Overall, there were ethical considerations brought up, in the form of sending schizophrenic patients to
hospitals when it may in fact be hurting them.

Whos Crazy Here Anyway?
The research was conducted by Rosenhan. The purpose was to discover if the traits that lead to
psychological diagnoses reside in the patients themselves. Rosenhan gathered eight people to serve as
pseudopatients, meaning that they went to psychological hospitals and complained about voices,
when in reality, they were normal. The hospital stays for these patients lasted approximately between
7 and 52 days. Doctors were not able to diagnose them as sane even though other patients in the facility
had the ability to.
I was surprised at this research since I was not accustomed to the idea that the validity of
psychological hospitals could be compromised, in such a way. It was truly startling that some of the
doctors at these psychiatric hospitals were not able to distinguish people who actually had disorders to
those who were merely faking. These results have concrete applications in criminals who may act insane
to avoid standing trial or to gain shorter sentences. I agree with the conclusions of the research and
believe that the methodology was sound. There were no real ethical considerations in the research.

The Schizophrenias
The article was written by Sharon Begley. The purpose of the article was to examine
schizophrenia in greater depth. Schizophrenia is a difficult psychological disorder to diagnose, but some
symptoms were shown to include delusions, hallucinations, frequently derailed/incoherent speech,
catatonic behavior, or the absence of feeling or volition (negative symptoms). The article explained that
some people afflicted with schizophrenia hear voices that can either carry on a conversation or running
commentary. The disorder caused activation in multiple parts of the brain, but is especially associated
with low activity within the frontal lobes. The precise causes of schizophrenia are not yet known, but
some factors are believed to be the age of the father and prenatal factors that predispose a person.

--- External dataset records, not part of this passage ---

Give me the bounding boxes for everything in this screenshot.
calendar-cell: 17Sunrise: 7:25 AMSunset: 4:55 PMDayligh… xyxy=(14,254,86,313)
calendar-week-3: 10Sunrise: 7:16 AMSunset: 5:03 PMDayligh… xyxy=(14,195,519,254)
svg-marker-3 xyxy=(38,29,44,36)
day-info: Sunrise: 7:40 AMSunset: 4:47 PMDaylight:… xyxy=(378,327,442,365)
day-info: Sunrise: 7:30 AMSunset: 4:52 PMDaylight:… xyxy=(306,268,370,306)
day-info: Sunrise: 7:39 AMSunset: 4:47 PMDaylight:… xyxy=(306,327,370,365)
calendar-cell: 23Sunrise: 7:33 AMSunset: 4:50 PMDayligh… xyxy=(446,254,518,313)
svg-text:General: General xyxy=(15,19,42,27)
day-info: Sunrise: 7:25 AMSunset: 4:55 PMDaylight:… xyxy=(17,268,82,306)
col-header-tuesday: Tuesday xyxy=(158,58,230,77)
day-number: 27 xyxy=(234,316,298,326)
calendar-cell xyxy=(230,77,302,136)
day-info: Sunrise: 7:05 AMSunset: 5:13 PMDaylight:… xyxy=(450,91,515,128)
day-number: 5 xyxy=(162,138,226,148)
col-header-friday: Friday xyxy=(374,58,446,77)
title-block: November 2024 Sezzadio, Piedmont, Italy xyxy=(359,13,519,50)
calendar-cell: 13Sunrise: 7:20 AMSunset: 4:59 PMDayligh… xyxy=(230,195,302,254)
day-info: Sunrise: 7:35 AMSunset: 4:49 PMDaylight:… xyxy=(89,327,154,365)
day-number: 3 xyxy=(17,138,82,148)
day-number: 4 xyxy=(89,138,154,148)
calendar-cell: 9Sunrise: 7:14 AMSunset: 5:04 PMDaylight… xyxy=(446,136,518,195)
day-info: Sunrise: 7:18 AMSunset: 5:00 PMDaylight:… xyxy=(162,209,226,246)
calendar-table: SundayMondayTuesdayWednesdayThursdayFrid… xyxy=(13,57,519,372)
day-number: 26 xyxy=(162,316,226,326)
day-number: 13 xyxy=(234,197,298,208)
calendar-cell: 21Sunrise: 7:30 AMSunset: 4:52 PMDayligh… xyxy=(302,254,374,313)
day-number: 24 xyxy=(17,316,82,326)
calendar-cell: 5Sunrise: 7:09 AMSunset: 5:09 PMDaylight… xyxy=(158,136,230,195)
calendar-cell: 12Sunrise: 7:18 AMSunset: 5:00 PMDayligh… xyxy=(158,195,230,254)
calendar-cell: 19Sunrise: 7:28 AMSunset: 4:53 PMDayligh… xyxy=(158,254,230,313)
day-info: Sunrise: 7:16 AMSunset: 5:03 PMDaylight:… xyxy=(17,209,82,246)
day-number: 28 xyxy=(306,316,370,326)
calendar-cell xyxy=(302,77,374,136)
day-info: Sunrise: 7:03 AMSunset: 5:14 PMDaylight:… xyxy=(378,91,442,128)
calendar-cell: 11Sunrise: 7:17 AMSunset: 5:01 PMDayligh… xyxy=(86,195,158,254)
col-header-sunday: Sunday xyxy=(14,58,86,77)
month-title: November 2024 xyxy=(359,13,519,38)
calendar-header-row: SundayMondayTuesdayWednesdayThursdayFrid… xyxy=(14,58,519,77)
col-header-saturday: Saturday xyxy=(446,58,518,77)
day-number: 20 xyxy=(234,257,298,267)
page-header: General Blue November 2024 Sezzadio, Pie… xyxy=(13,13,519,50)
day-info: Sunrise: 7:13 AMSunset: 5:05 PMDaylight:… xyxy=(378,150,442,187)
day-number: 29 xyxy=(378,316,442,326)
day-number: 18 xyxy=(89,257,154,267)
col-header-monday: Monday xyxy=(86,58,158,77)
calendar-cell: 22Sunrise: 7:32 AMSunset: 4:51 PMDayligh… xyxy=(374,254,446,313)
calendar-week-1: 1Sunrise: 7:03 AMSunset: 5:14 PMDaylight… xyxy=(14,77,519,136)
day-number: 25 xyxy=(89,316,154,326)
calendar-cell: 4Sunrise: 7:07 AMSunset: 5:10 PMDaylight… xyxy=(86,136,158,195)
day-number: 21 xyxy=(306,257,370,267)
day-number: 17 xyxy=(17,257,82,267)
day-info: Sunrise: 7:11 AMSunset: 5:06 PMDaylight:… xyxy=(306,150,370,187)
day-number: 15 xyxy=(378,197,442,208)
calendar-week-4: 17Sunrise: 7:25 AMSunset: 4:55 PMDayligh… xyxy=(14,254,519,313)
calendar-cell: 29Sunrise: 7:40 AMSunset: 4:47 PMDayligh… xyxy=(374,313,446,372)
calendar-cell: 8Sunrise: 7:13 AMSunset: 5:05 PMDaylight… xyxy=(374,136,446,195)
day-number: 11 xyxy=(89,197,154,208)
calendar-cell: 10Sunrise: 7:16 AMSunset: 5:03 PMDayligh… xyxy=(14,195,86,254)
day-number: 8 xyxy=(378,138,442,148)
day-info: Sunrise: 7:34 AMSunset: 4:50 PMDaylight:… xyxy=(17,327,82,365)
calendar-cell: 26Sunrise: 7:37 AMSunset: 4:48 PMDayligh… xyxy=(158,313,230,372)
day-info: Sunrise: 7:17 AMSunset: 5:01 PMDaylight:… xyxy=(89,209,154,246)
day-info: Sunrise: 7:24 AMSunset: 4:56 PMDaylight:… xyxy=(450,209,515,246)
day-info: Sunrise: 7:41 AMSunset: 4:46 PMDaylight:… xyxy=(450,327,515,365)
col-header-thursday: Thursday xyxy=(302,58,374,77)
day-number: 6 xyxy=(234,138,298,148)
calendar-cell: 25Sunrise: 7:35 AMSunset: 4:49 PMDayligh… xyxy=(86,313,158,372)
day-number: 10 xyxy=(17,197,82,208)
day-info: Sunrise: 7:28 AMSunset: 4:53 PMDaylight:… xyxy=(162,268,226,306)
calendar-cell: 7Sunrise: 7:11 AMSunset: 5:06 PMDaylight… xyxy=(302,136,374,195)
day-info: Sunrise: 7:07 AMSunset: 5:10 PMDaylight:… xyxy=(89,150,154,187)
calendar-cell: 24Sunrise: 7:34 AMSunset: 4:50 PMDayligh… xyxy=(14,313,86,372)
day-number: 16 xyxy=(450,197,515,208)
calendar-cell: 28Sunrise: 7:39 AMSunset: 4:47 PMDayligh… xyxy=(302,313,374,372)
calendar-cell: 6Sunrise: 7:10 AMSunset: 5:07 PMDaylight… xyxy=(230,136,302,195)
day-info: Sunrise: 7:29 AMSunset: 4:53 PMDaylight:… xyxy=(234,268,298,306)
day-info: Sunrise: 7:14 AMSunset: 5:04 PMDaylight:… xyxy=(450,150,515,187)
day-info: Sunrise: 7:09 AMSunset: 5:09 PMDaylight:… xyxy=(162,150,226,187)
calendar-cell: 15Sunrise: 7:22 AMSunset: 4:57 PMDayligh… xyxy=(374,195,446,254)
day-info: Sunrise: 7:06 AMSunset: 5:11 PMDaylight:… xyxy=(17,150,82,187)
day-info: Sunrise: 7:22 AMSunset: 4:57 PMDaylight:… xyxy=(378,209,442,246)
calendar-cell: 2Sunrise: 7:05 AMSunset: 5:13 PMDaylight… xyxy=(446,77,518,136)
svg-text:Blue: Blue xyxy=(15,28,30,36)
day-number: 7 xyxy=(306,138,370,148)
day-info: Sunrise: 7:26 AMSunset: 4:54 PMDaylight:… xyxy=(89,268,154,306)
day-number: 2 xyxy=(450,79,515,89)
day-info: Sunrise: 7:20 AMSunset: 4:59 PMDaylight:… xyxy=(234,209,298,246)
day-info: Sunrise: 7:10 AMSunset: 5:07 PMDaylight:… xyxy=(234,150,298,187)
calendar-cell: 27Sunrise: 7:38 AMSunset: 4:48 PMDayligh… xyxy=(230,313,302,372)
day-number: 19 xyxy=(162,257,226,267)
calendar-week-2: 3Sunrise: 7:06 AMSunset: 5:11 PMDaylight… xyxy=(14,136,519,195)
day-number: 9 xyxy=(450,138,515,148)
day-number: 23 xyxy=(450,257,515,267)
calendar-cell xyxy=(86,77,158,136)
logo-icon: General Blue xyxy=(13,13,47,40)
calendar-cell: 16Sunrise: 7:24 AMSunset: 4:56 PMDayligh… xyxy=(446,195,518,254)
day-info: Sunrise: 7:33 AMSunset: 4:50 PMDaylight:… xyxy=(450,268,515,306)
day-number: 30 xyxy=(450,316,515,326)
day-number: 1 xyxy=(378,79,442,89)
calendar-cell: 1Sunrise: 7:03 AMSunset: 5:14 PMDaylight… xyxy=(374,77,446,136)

I thought that the article as a whole was interesting. Schizophrenia is well-known disorder, but
not much is known about it, even to this day. I agree with the results of the conclusions and believe that
the methodologies listed were sound. The main questions that the article raises are what factors causes
the dopamine imbalance within the brain as well as the low activity in the frontal lobes. I personally
wondered why it is more difficult to determine the causes for schizophrenia as opposed to other
psychological disorders. There were no real ethical considerations in the research.